Random Thoughts, Meniere's Talk

Kin,

I think the best thing for me right now is to just sit back, breathe, relax, and listen to Fleetwood Mac sing a song that I can remember listening to during this very season back in 1977. I had only met Stevie Nicks and Lindsey Buckingham three or four times before and knew from the Fleetwood Mac album that we were going to be listening to musical history for many years. Blessed are we who are able to see them in show individually or as the group. Soon the group reunites and a new album will be released. The anticipation is killing me! But Hun, this is the way life and My Path have always been with our good right friends within Fleetwood Mac. Oh, how I associated the song "Dreams", with my Dearest High School Sweet Heart. Who is my Cosmic Partner In Life and Spirit.
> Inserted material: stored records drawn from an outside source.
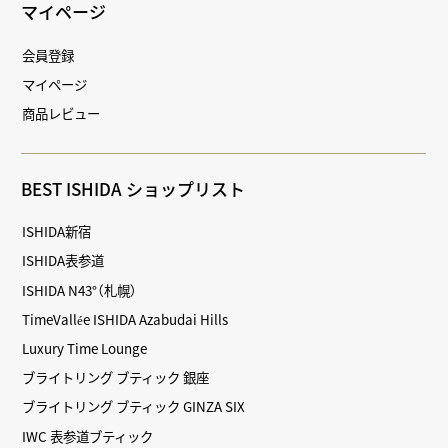
マイページ
会員登録
マイページ
商品レビュー
BEST ISHIDA ショップリスト
ISHIDA新宿
ISHIDA表参道
ISHIDA N43°（札幌）
TimeVallée ISHIDA Azabudai Hills
Luxury Time Lounge
ブライトリング ブティック 銀座
ブライトリング ブティック GINZA SIX
IWC 表参道ブティック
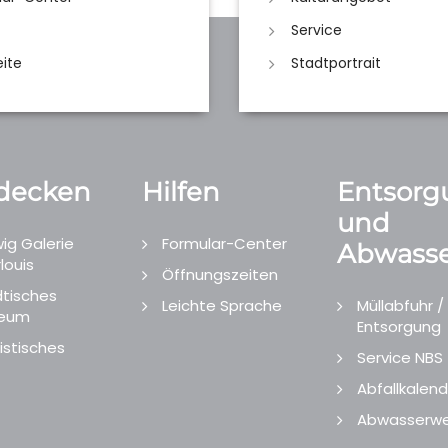
Service
eite
Stadtportrait
decken
Hilfen
Entsorg
und
ig Galerie
Formular-Center
Abwasse
louis
Öffnungszeiten
tisches
Leichte Sprache
Müllabfuhr /
eum
Entsorgung
istisches
Service NBS
Abfallkalend
Abwasserwe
More on that later, but as far as our relationship's and friendships with members of the group, I have always been closest to and with Stevie. There were many years when she had me wrapped around her little finger and she has always known this. Stevie, has also known that I would have carried her baby full term. But, it wasn't to be. We are still very dear friends and we see one another every couple of years or so. You know, sometimes it's just not enough, yet my love for her endures the passing of time...

...who was she to hold me down?.

Lindsey and I have also had a long term friendship. I remember the album he and Stevie released as their first album. It didn't sell too well then but, I bet I have a copy pressed on vinyl. Yes, I do. Lindsey has also known the pain of our love and the sadness that came from being away from each other for months and years at a time. I wanted to have Lindsey's baby, but he was never "ready". Mick and I had a couple or few gatherings. He's a blast! We would drink nice Pineapple wine and smoke imported cigarettes, nude out in the pool.

Anyways...

I have been obliged to take an anti-awake pill. It's is presently 0107 and there are blaring bugs of a variety celebrating in mass for God only knows what and how long. There is specially this one damned cricket that must be as tall as I am. And that bastard must have some huge back legs because he is outrageously loud. Like, ALL right there! As if there was a mega funnel capturing every freaking nuance of this sound in my ear-hole. It is the right thing for me to do in eating this medicine. Soon, I hope it will be time to go lay down. Please. The colour is more of a purple than an orange by the way.

The left deaf ear is almost silent tonight! Oh God, yes, be happy for me! I did say almost because I've picked up this random 'Beep'. Like some sort of beacon out in the Gulf. "Beep" and then silence! Then 'beep', etc.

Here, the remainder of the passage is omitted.